==== SUPPLIED MATERIAL
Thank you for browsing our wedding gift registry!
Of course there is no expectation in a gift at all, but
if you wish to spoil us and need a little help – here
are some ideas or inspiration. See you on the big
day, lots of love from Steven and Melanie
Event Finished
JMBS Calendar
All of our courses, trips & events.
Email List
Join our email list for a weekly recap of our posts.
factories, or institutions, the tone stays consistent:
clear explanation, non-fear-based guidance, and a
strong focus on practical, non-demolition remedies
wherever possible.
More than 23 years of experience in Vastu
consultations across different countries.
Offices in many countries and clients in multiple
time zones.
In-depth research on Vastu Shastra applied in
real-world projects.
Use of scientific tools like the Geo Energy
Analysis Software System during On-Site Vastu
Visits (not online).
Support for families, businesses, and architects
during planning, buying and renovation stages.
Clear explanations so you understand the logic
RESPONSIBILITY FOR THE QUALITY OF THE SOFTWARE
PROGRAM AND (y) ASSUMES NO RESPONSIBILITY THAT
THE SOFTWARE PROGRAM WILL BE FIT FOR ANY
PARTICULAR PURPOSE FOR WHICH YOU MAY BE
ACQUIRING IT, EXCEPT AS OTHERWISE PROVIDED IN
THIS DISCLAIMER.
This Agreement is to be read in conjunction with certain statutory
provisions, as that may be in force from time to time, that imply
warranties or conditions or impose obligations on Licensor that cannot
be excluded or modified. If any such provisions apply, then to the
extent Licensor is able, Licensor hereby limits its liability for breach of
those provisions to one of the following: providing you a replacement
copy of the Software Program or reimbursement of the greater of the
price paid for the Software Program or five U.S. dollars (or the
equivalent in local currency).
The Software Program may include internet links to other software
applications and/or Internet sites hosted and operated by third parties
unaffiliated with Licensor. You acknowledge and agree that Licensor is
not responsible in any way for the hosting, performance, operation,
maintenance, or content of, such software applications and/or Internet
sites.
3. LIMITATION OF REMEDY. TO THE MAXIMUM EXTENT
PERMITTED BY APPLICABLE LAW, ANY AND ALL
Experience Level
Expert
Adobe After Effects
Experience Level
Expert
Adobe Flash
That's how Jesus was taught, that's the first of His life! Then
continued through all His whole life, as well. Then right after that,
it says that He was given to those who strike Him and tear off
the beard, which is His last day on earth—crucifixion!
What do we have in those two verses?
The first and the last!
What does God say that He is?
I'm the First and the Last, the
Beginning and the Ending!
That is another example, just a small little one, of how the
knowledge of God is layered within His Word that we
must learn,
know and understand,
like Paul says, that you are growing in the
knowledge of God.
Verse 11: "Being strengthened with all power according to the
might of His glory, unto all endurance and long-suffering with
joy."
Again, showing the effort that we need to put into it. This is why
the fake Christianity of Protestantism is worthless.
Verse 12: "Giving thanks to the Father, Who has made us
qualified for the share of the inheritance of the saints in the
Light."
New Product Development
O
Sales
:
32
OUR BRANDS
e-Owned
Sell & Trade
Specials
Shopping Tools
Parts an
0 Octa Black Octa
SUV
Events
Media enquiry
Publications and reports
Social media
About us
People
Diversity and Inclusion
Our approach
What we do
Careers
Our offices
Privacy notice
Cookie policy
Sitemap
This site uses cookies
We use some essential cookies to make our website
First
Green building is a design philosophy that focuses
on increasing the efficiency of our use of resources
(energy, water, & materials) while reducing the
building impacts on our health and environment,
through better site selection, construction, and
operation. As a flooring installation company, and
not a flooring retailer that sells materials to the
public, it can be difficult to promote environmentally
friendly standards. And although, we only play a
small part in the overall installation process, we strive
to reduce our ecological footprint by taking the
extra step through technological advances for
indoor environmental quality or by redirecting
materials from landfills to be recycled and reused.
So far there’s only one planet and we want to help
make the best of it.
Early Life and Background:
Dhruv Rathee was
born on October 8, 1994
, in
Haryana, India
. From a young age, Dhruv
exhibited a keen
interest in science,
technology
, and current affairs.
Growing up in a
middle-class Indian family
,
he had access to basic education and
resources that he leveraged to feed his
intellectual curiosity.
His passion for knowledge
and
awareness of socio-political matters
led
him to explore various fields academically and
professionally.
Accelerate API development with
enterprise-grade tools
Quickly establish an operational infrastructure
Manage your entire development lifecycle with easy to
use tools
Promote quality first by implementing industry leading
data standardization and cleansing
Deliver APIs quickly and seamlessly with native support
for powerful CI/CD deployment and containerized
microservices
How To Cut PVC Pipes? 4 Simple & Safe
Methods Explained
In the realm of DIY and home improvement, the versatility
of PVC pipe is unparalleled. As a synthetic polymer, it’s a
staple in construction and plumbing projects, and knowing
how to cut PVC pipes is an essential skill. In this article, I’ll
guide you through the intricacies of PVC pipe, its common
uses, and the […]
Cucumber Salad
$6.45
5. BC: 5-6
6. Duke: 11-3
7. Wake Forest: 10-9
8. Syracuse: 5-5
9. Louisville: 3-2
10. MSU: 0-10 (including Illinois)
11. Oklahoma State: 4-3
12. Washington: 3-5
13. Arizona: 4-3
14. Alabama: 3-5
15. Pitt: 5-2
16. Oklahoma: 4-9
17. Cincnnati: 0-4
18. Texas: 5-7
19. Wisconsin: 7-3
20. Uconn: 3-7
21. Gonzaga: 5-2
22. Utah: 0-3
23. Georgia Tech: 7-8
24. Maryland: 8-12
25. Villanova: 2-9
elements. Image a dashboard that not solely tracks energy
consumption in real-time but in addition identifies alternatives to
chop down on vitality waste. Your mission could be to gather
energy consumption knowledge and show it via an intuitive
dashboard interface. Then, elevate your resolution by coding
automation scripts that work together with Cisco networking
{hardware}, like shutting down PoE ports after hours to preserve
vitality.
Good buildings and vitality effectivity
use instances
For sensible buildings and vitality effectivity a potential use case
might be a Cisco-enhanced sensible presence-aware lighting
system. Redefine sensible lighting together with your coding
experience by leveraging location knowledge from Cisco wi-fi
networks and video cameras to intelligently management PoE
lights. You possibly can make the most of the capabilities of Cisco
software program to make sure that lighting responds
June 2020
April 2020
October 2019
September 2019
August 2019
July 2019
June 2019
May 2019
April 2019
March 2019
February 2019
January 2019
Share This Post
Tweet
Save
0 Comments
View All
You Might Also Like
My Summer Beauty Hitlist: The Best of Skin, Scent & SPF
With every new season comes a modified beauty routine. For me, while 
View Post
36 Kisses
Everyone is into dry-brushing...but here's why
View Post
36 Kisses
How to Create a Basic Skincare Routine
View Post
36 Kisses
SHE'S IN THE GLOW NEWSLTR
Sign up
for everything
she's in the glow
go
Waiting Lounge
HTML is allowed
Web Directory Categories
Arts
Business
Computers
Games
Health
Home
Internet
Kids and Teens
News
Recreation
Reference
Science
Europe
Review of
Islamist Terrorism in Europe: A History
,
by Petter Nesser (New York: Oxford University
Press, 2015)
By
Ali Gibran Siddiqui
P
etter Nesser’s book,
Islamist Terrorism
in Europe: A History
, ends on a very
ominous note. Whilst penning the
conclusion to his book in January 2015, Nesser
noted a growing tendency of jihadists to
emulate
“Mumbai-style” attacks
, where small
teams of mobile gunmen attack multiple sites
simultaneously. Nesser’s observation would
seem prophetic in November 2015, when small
========
**EXERCISE BRIEF:**
From the first line of the listing above to the line with "Adobe Flash", please transcribe each line exactly, both ends included, and nothing beyond that.

**YOUR SOLUTION:**
Thank you for browsing our wedding gift registry!
Of course there is no expectation in a gift at all, but
if you wish to spoil us and need a little help – here
are some ideas or inspiration. See you on the big
day, lots of love from Steven and Melanie
Event Finished
JMBS Calendar
All of our courses, trips & events.
Email List
Join our email list for a weekly recap of our posts.
factories, or institutions, the tone stays consistent:
clear explanation, non-fear-based guidance, and a
strong focus on practical, non-demolition remedies
wherever possible.
More than 23 years of experience in Vastu
consultations across different countries.
Offices in many countries and clients in multiple
time zones.
In-depth research on Vastu Shastra applied in
real-world projects.
Use of scientific tools like the Geo Energy
Analysis Software System during On-Site Vastu
Visits (not online).
Support for families, businesses, and architects
during planning, buying and renovation stages.
Clear explanations so you understand the logic
RESPONSIBILITY FOR THE QUALITY OF THE SOFTWARE
PROGRAM AND (y) ASSUMES NO RESPONSIBILITY THAT
THE SOFTWARE PROGRAM WILL BE FIT FOR ANY
PARTICULAR PURPOSE FOR WHICH YOU MAY BE
ACQUIRING IT, EXCEPT AS OTHERWISE PROVIDED IN
THIS DISCLAIMER.
This Agreement is to be read in conjunction with certain statutory
provisions, as that may be in force from time to time, that imply
warranties or conditions or impose obligations on Licensor that cannot
be excluded or modified. If any such provisions apply, then to the
extent Licensor is able, Licensor hereby limits its liability for breach of
those provisions to one of the following: providing you a replacement
copy of the Software Program or reimbursement of the greater of the
price paid for the Software Program or five U.S. dollars (or the
equivalent in local currency).
The Software Program may include internet links to other software
applications and/or Internet sites hosted and operated by third parties
unaffiliated with Licensor. You acknowledge and agree that Licensor is
not responsible in any way for the hosting, performance, operation,
maintenance, or content of, such software applications and/or Internet
sites.
3. LIMITATION OF REMEDY. TO THE MAXIMUM EXTENT
PERMITTED BY APPLICABLE LAW, ANY AND ALL
Experience Level
Expert
Adobe After Effects
Experience Level
Expert
Adobe Flash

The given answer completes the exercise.